> WORK REQUEST
With the images removed, write out each record exactly as given.

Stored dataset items

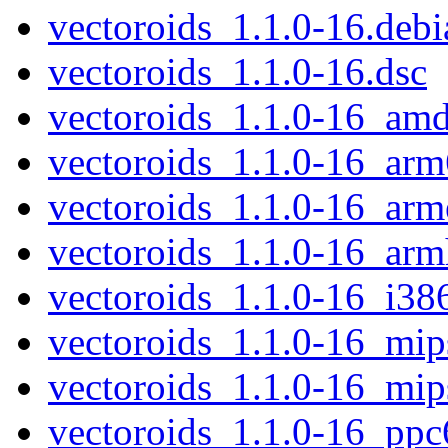
vectoroids_1.1.0-16.debia
vectoroids_1.1.0-16.dsc
vectoroids_1.1.0-16_am
vectoroids_1.1.0-16_arm
vectoroids_1.1.0-16_arm
vectoroids_1.1.0-16_arm
vectoroids_1.1.0-16_i38
vectoroids_1.1.0-16_mip
vectoroids_1.1.0-16_mip
vectoroids_1.1.0-16_ppc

> TASK RESULT
vectoroids_1.1.0-16.debia
vectoroids_1.1.0-16.dsc
vectoroids_1.1.0-16_am
vectoroids_1.1.0-16_arm
vectoroids_1.1.0-16_arm
vectoroids_1.1.0-16_arm
vectoroids_1.1.0-16_i38
vectoroids_1.1.0-16_mip
vectoroids_1.1.0-16_mip
vectoroids_1.1.0-16_ppc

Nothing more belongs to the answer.